Berichtdoor neku » 23 Okt 2018 19:23

safe_image.php.jpg

4D Chess: Tether Accused of Buying Its Own Tokens to Make Quick Millions

Ran NeuNer, CNBC Africa’s “Crypto Trader” host, has recently expressed his indignation on Twitter pertaining to Tether redeem and burn 600 mln of USDT tokens. He claims that Tether was able to make about $30 mln because of last week’s five percent discount.

Tether redeeming and burning 600m tokens, taking them out of circulation. Last week the average discount was about 5%... thats a quick $30m right there. pic.twitter.com/kYaBiZGlpr
— Ran NeuNer (@cryptomanran) October 21, 2018

His tweet immediately provoked a heated discussion with Twitter users agreeing that the company behind the world’s biggest stablecoin is not playing fair. They’ve seemingly reached the consensus that Tether is intentionally running and amplifying a FUD campaign in order to buy its own tokens at a lower price and later issue them at 1:1 ratio again.

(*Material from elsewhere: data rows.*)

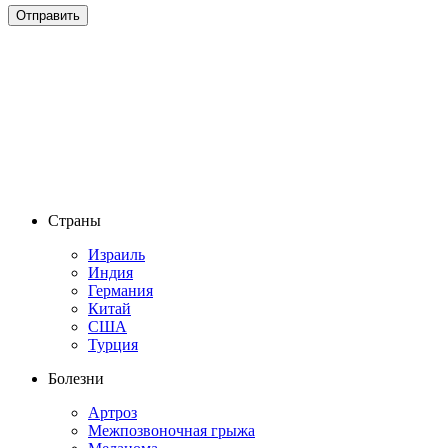
Страны
Израиль
Индия
Германия
Китай
США
Турция
Болезни
Артроз
Межпозвоночная грыжа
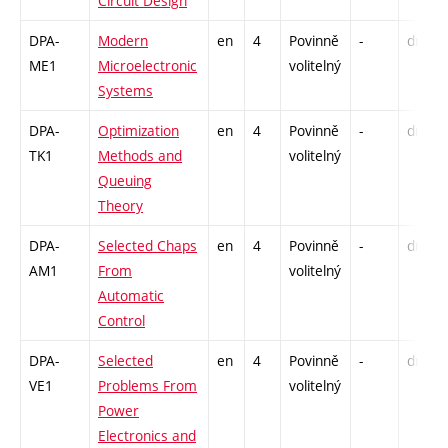
Circuit Design
DPA-
Modern
en
4
Povinně
-
drzk
ME1
Microelectronic
volitelný
Systems
DPA-
Optimization
en
4
Povinně
-
drzk
TK1
Methods and
volitelný
Queuing
Theory
DPA-
Selected Chaps
en
4
Povinně
-
drzk
AM1
From
volitelný
Automatic
Control
DPA-
Selected
en
4
Povinně
-
drzk
VE1
Problems From
volitelný
Power
Electronics and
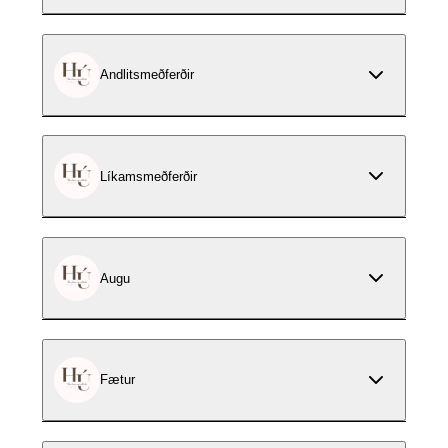
Andlitsmeðferðir
Líkamsmeðferðir
Augu
Fætur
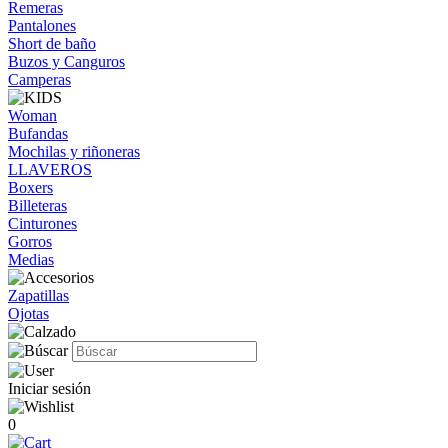
Remeras
Pantalones
Short de baño
Buzos y Canguros
Camperas
Woman
Bufandas
Mochilas y riñoneras
LLAVEROS
Boxers
Billeteras
Cinturones
Gorros
Medias
Zapatillas
Ojotas
Iniciar sesión
0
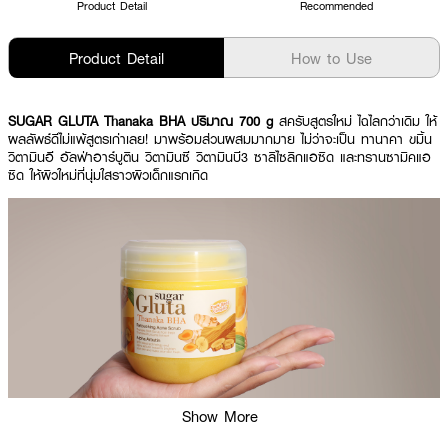
Product Detail
Recommended
Product Detail
How to Use
SUGAR GLUTA Thanaka BHA ปริมาณ 700 g
สครับสูตรใหม่ ไฉไลกว่าเดิม ให้
ผลลัพธ์ดีไม่แพ้สูตรเก่าเลย! มาพร้อมส่วนผสมมากมาย ไม่ว่าจะเป็น ทานาคา ขมิ้น
วิตามินอี อัลฟ่าอาร์บูติน วิตามินซี วิตามินบี3 ซาลิไซลิกแอซิด และทรานซามิคแอ
ซิด ให้ผิวใหม่ที่นุ่มใสราวผิวเด็กแรกเกิด
Show More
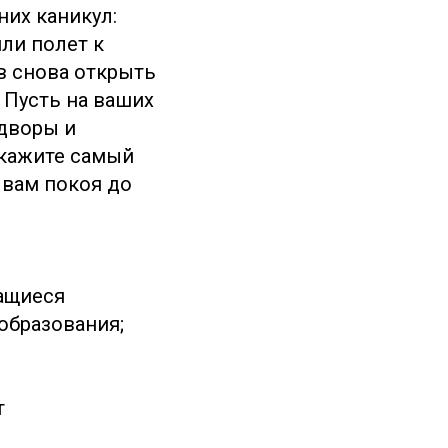
них каникул:
или полет к
в снова открыть
 Пусть на ваших
 дворы и
окажите самый
 вам покоя до
ащиеся
образования;
т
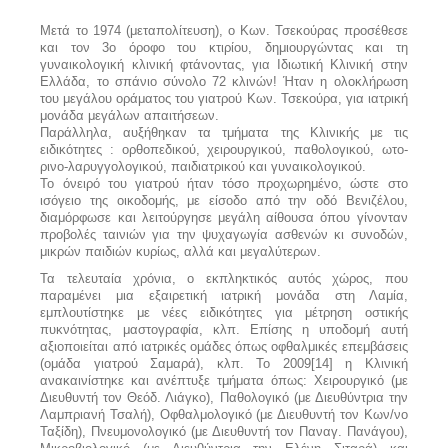
Μετά το 1974 (μεταπολίτευση), ο Κων. Τσεκούρας προσέθεσε
και τον 3ο όροφο του κτιρίου, δημιουργώντας και τη
γυναικολογική κλινική φτάνοντας, για Ιδιωτική Κλινική στην
Ελλάδα, το σπάνιο σύνολο 72 κλινών! Ήταν η ολοκλήρωση
του μεγάλου οράματος του γιατρού Κων. Τσεκούρα, για ιατρική
μονάδα μεγάλων απαιτήσεων.
Παράλληλα, αυξήθηκαν τα τμήματα της Κλινικής με τις
ειδικότητες : ορθοπεδικού, χειρουργικού, παθολογικού, ωτο-
ρινο-λαρυγγολογικού, παιδιατρικού και γυναικολογικού.
Το όνειρό του γιατρού ήταν τόσο προχωρημένο, ώστε στο
ισόγειο της οικοδομής, με είσοδο από την οδό Βενιζέλου,
διαμόρφωσε και λειτούργησε μεγάλη αίθουσα όπου γίνονταν
προβολές ταινιών για την ψυχαγωγία ασθενών κι συνοδών,
μικρών παιδιών κυρίως, αλλά και μεγαλύτερων.
Τα τελευταία χρόνια, ο εκπληκτικός αυτός χώρος, που
παραμένει μια εξαιρετική ιατρική μονάδα στη Λαμία,
εμπλουτίστηκε με νέες ειδικότητες για μέτρηση οστικής
πυκνότητας, μαστογραφία, κλπ. Επίσης η υποδομή αυτή
αξιοποιείται από ιατρικές ομάδες όπως οφθαλμικές επεμβάσεις
(ομάδα γιατρού Σαμαρά), κλπ. Το 2009[14] η Κλινική
ανακαινίστηκε και ανέπτυξε τμήματα όπως: Χειρουργικό (με
Διευθυντή τον Θεόδ. Λιάγκο), Παθολογικό (με Διευθύντρια την
Λαμπριανή Τσαλή), Οφθαλμολογικό (με Διευθυντή τον Κων/νο
Ταξίδη), Πνευμονολογικό (με Διευθυντή τον Παναγ. Πανάγου),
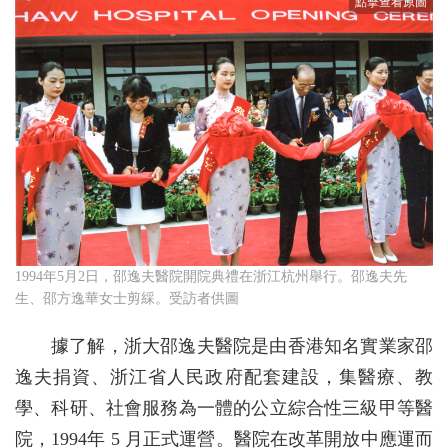
1994年5月2日，邵逸夫醫院開院典禮在浙江杭州舉行。邵逸夫先
生、邵方逸華女士剪綵。受訪者供圖
據了解，浙大邵逸夫醫院是由香港知名實業家邵
逸夫捐資、浙江省人民政府配套建設，集醫療、教
學、科研、社會服務為一體的公立綜合性三級甲等醫
院，1994年 5 月正式運營。醫院在改革開放中應運而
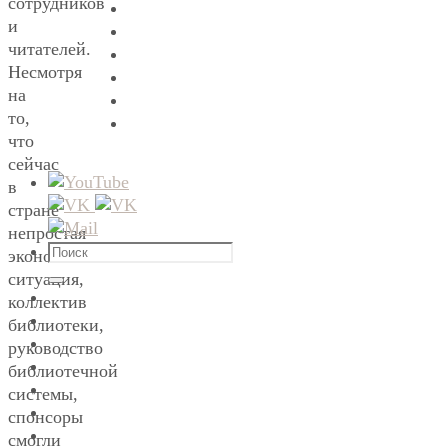
сотрудников
и
читателей.
Несмотря
на
то,
что
сейчас
в
стране
непростая
Что
экономическая
искать:
ситуация,
Поиск
коллектив
библиотеки,
руководство
библиотечной
системы,
спонсоры
смогли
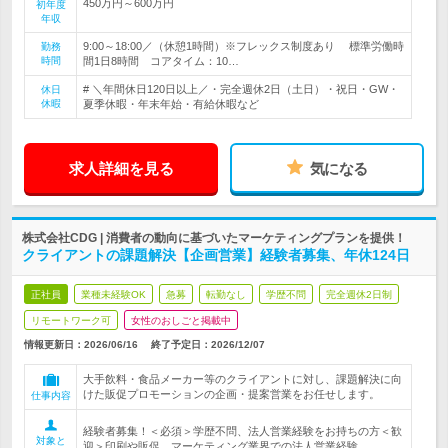
450万円～600万円
初年度
年収
9:00～18:00／（休憩1時間）※フレックス制度あり 標準労働時
勤務
時間
間1日8時間 コアタイム：10…
# ＼年間休日120日以上／・完全週休2日（土日）・祝日・GW・
休日
休暇
夏季休暇・年末年始・有給休暇など
求人詳細を見る
気になる
株式会社CDG | 消費者の動向に基づいたマーケティングプランを提供！
クライアントの課題解決【企画営業】経験者募集、年休124日
正社員
業種未経験OK
急募
転勤なし
学歴不問
完全週休2日制
リモートワーク可
女性のおしごと掲載中
情報更新日：2026/06/16
終了予定日：
2026/12/07
大手飲料・食品メーカー等のクライアントに対し、課題解決に向
けた販促プロモーションの企画・提案営業をお任せします。
仕事内容
経験者募集！＜必須＞学歴不問、法人営業経験をお持ちの方＜歓
対象と
迎＞印刷や販促、マーケティング業界での法人営業経験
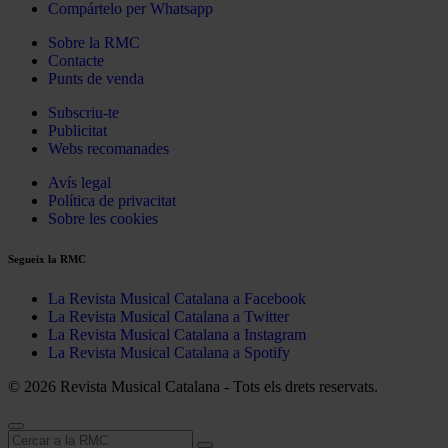
Compártelo per Whatsapp
Sobre la RMC
Contacte
Punts de venda
Subscriu-te
Publicitat
Webs recomanades
Avís legal
Política de privacitat
Sobre les cookies
Segueix la RMC
La Revista Musical Catalana a Facebook
La Revista Musical Catalana a Twitter
La Revista Musical Catalana a Instagram
La Revista Musical Catalana a Spotify
© 2026 Revista Musical Catalana - Tots els drets reservats.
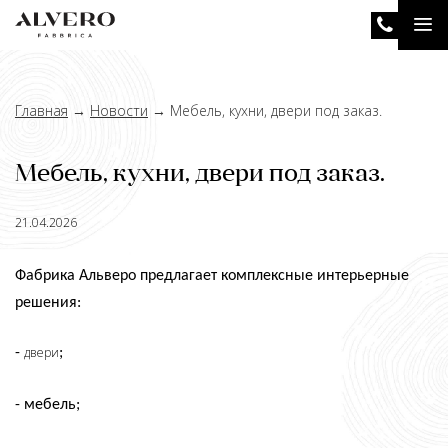
Перейти
Tog
к
основному
nav
содержанию
Главная
→
Новости
→
Мебель, кухни, двери под заказ.
Мебель, кухни, двери под заказ.
21.04.2026
Фабрика Альверо предлагает комплексные интерьерные
решения:
двери
-
;
- мебель;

-I'd laugh if it comes out that Tether is buying them back themselves...
-Sell your stable coin for 1:1 buy it back 5% cheaper, issue it for 1:1 again.
-Repeat.

Make money off of not only interest but also by collecting money from people that doubt your solvency.
— DonAlt (@CryptoDonAlt) October 21, 2018

Another user suggests that burning USDT tokens is necessary for an increase in demand that would subsequently allow Tether to get back on its peg.

They have to burn to keep the token at 1:1 peg. If less demand, price drops below $1. Hence you have to diminish supply.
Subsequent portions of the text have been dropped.